On Friday, 9 November 2018 at 11:24:42 UTC, Jonathan M Davis wrote:
decode and decodeFront are for converting a UTF code unit to a Unicode code point. So, you're taking UTF-8 code unit (char), UTF-16 code unit (wchar), or a UTF-32 code unit (dchar) and decoding it. In the case of UTF-32, that's a no-op, since UTF-32 code units are already code points, but for UTF-8 and UTF-16, they're not the same at all.

I would advise against doing much with decode or decodeFront without having a decent understanding of the basics of Unicode.


I think I understand enough of the basics of Unicode, at least for my application; my unfamiliarity is with the D language and standard library, to which I am very new.

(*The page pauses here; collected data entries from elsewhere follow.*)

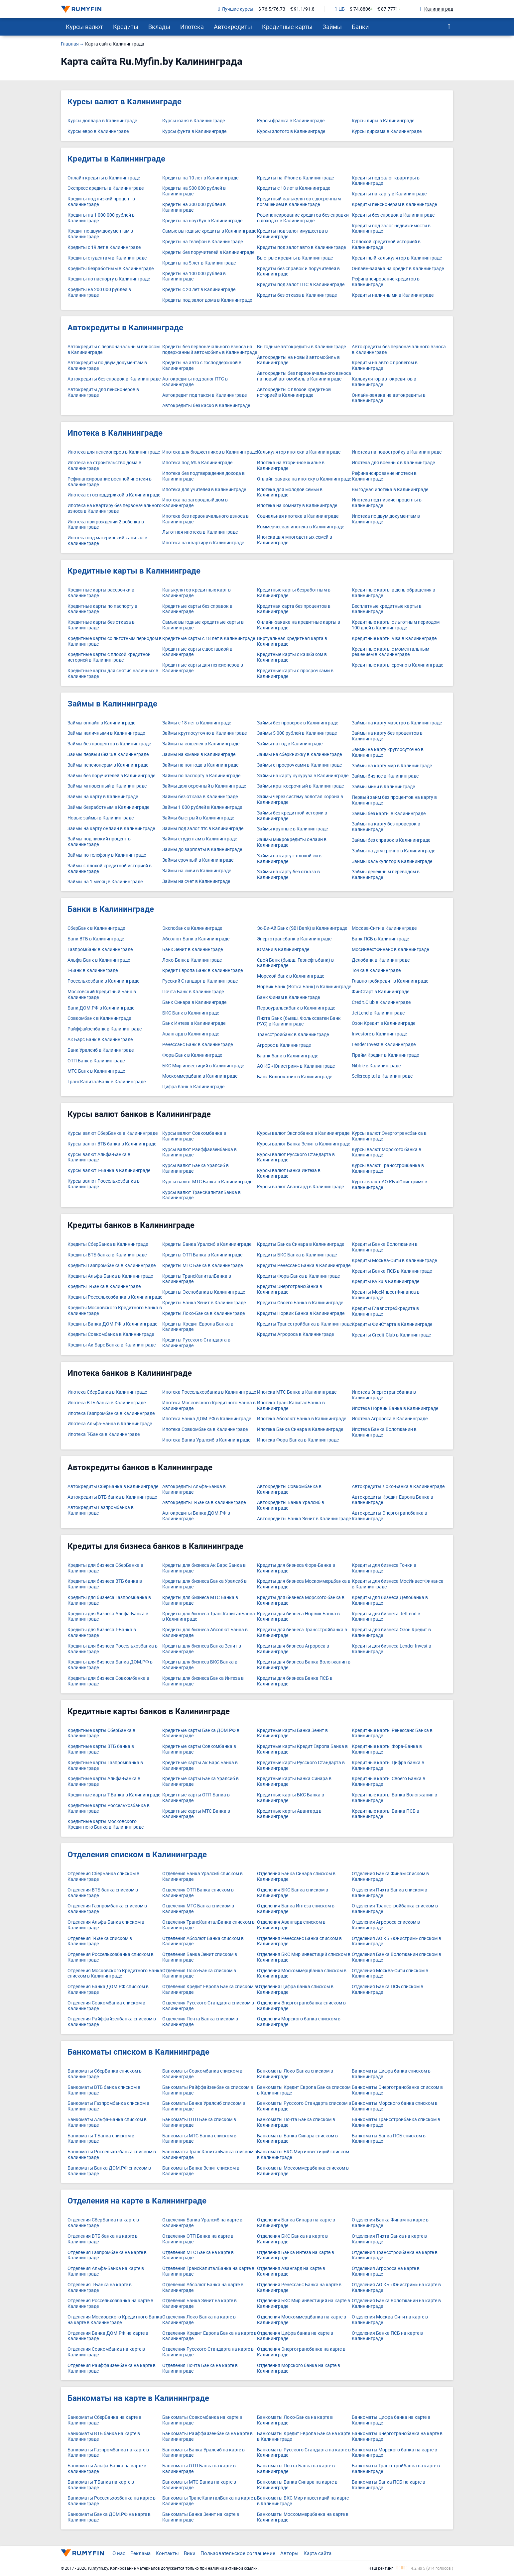 The width and height of the screenshot is (514, 2576). I want to click on Займы на карту без отказа в Калининграде, so click(288, 874). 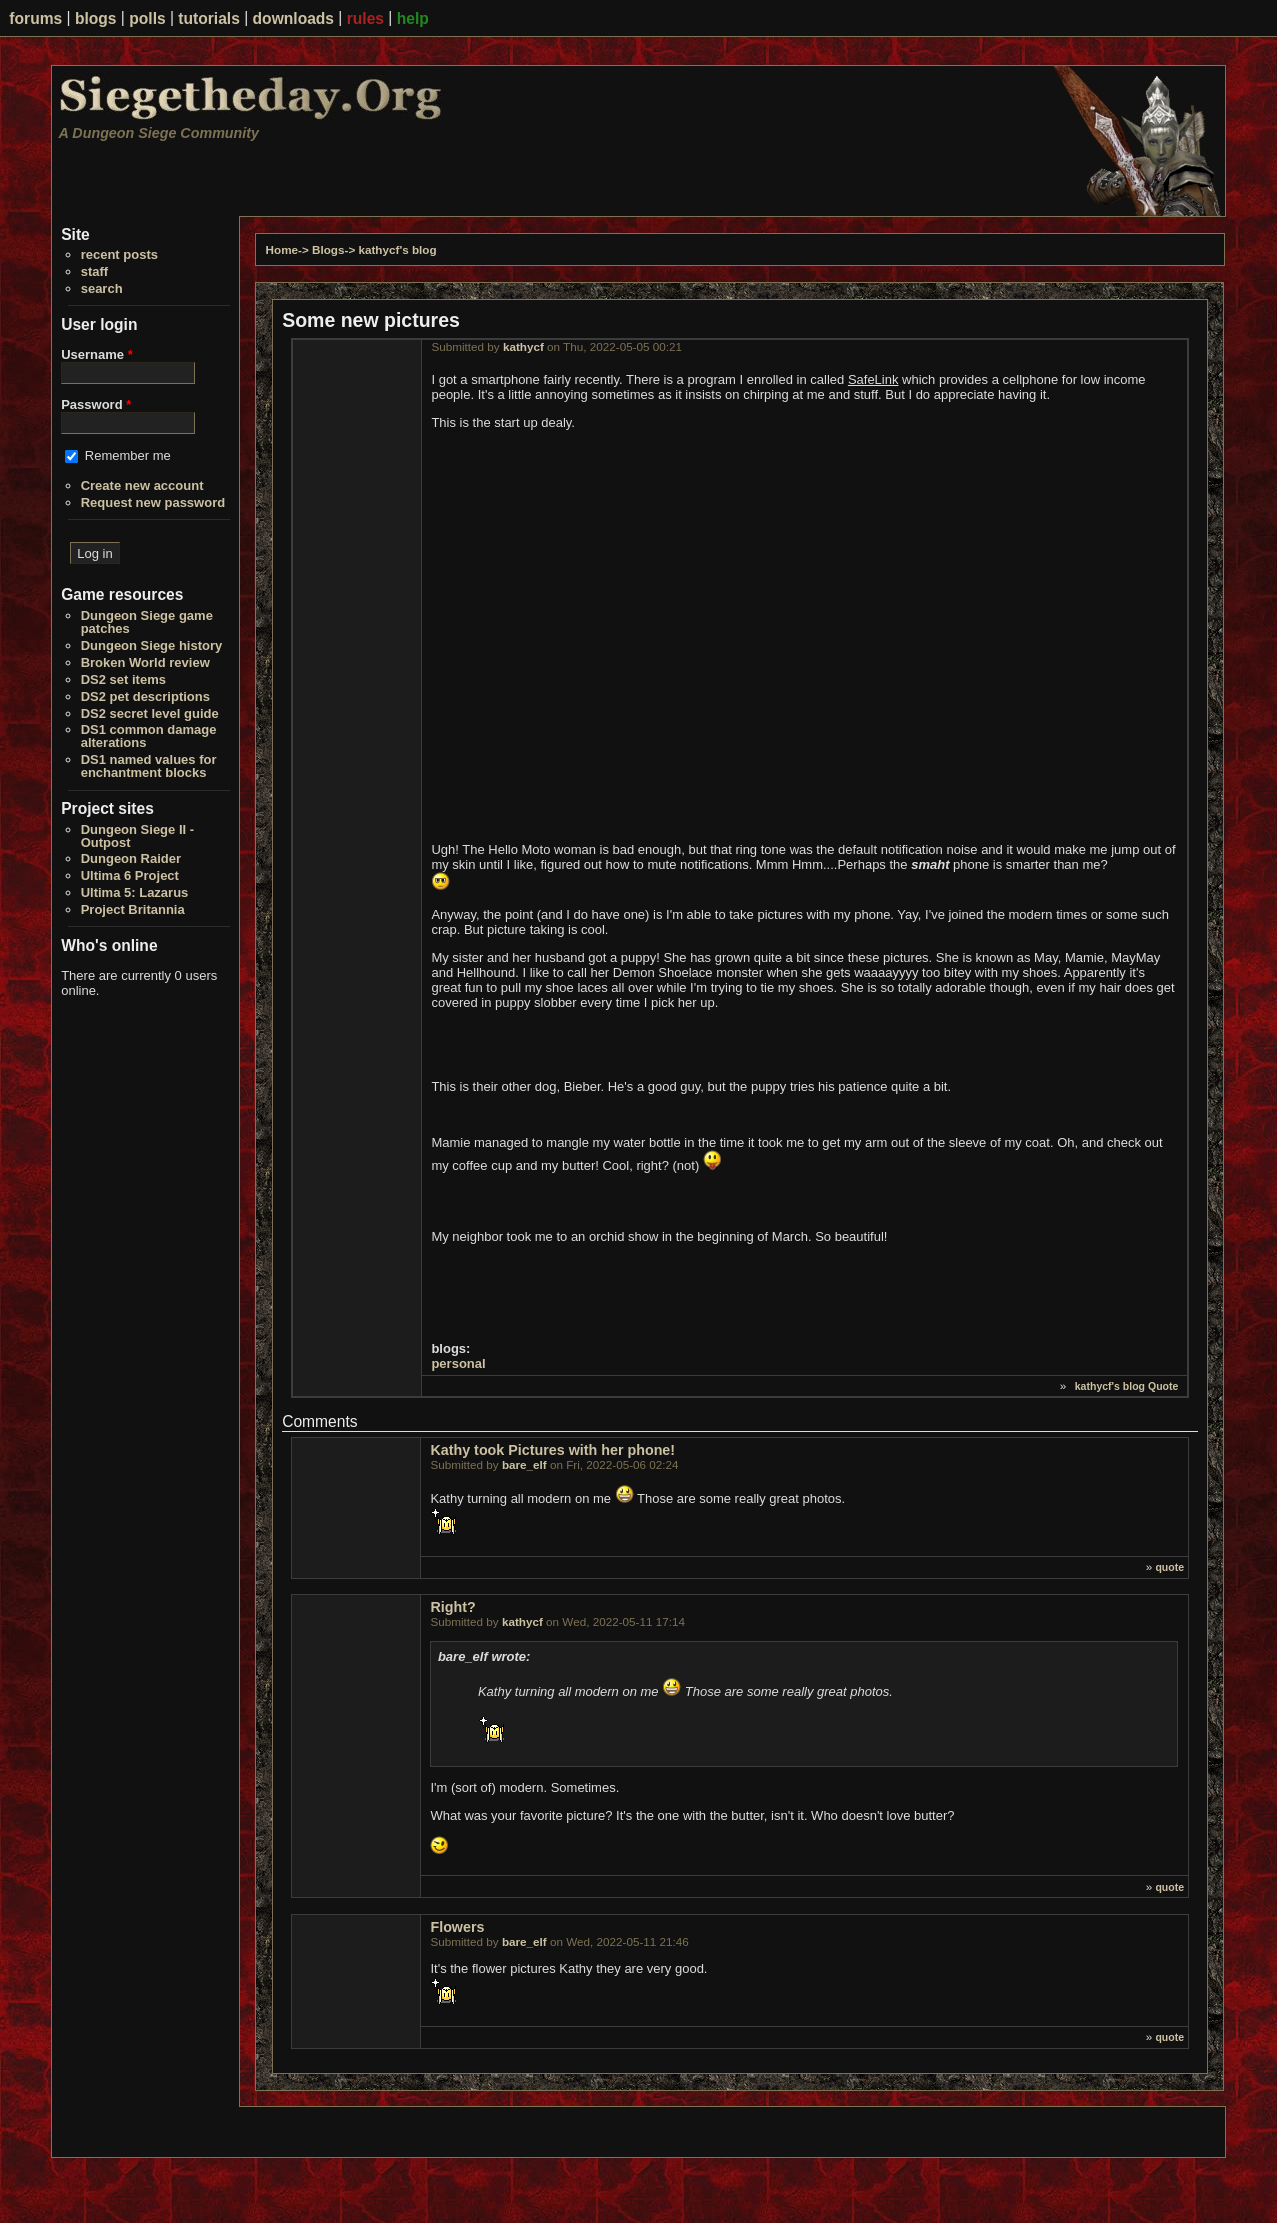 Image resolution: width=1277 pixels, height=2223 pixels. I want to click on Kathy took Pictures with her phone!, so click(552, 1450).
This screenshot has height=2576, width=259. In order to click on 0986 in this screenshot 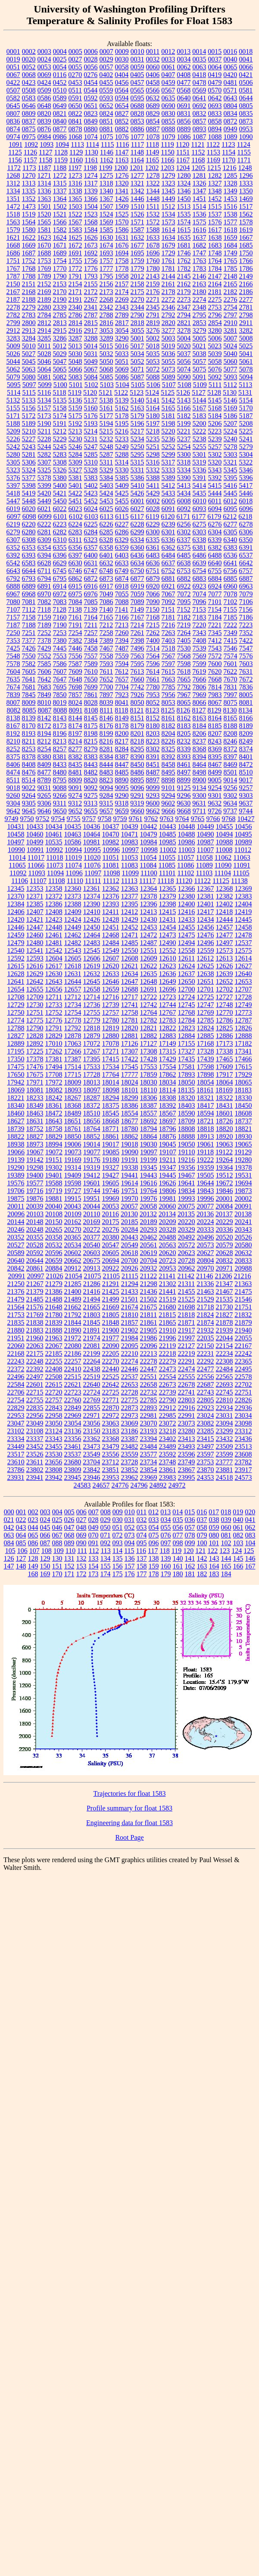 , I will do `click(60, 136)`.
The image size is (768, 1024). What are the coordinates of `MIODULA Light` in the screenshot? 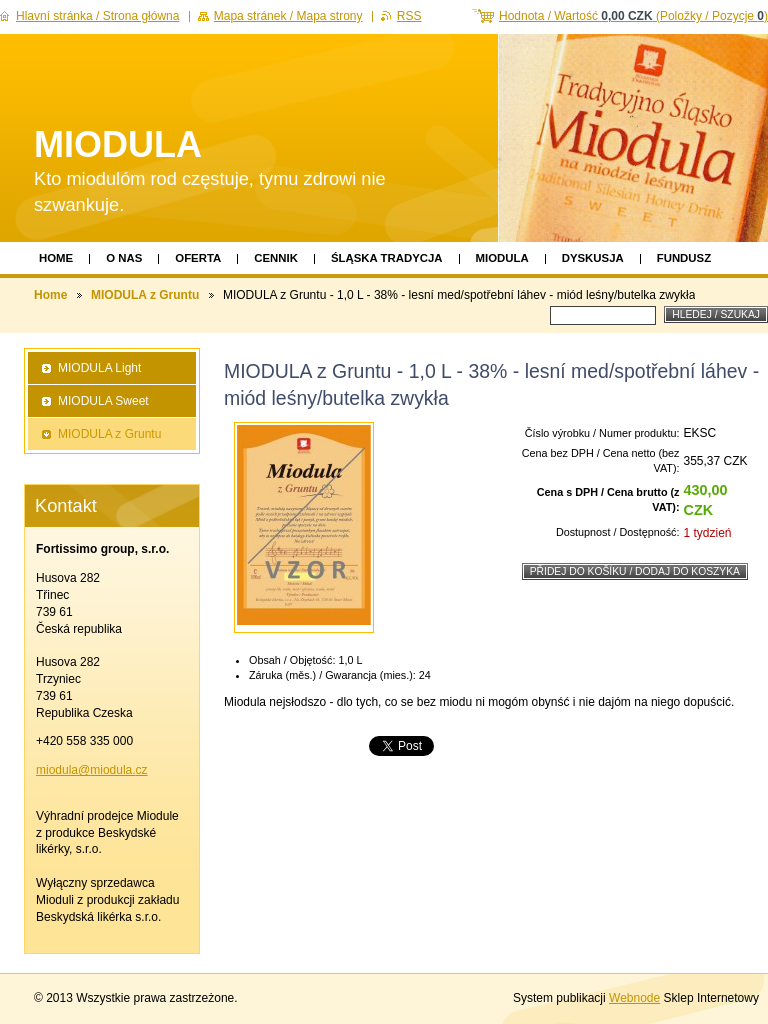 It's located at (99, 368). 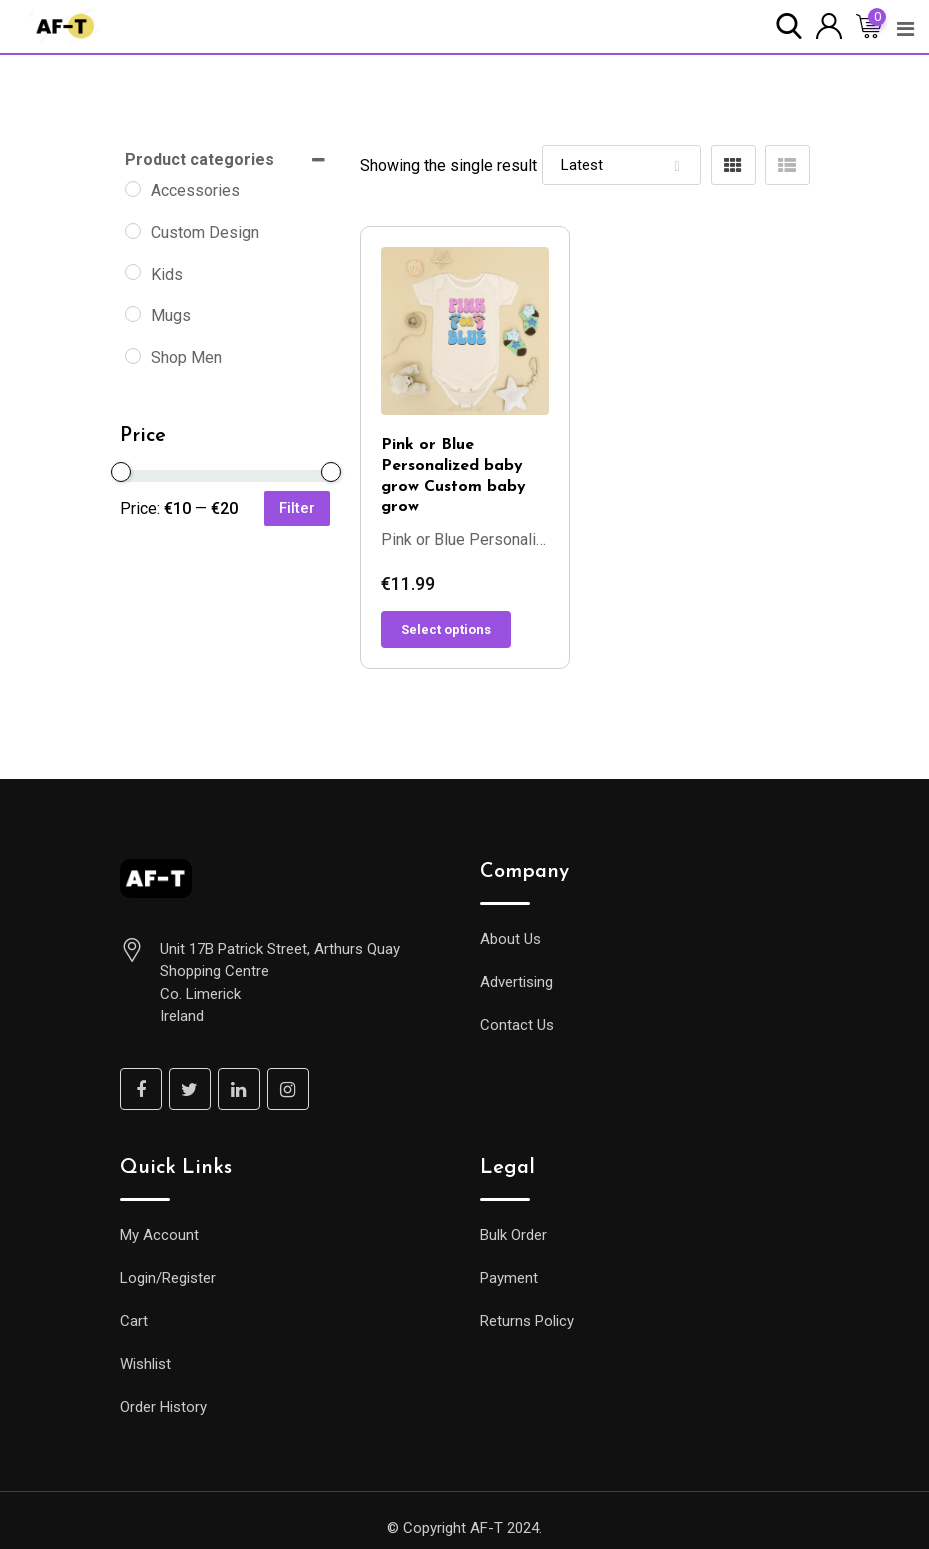 Image resolution: width=929 pixels, height=1549 pixels. What do you see at coordinates (133, 314) in the screenshot?
I see `[Mugs]` at bounding box center [133, 314].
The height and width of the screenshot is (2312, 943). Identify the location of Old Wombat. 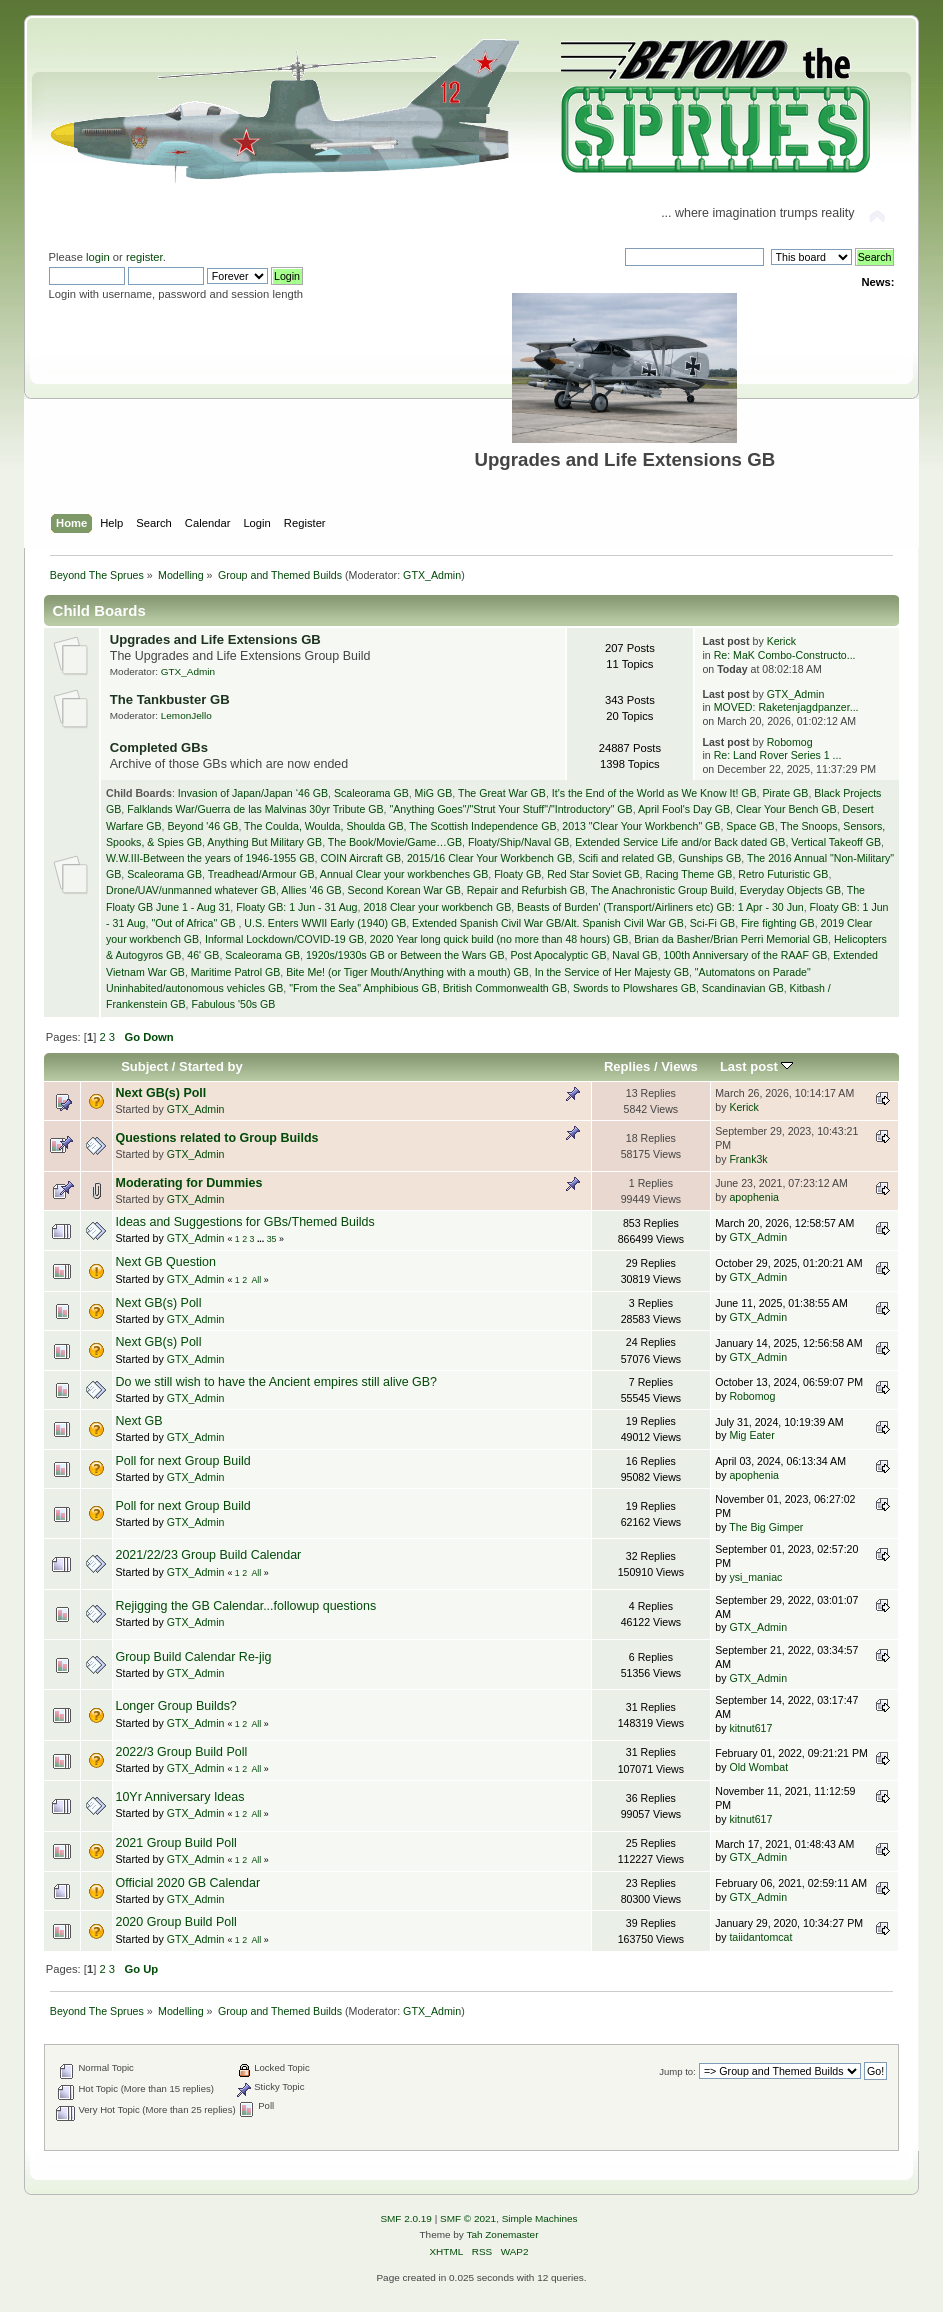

There are applications where one needs to decode a stream of bytes into Unicode text: perhaps it's just semantic quibbling distinguishing between "a ubyte" and "a UTF-8 code unit", as they're the same at the level of bits and bytes (as I understand it - please tell me if you think otherwise). If I open a file using mode "rb", I get a sequence of bytes, which may contain structured binary data, parts of which are to be interpreted as text encoded in UTF-8. Is there something in the D standard library which enables incremental decoding of such (parts of) a byte stream? Or does one have to resort to the `map!(x => cast(char) x)` method for this?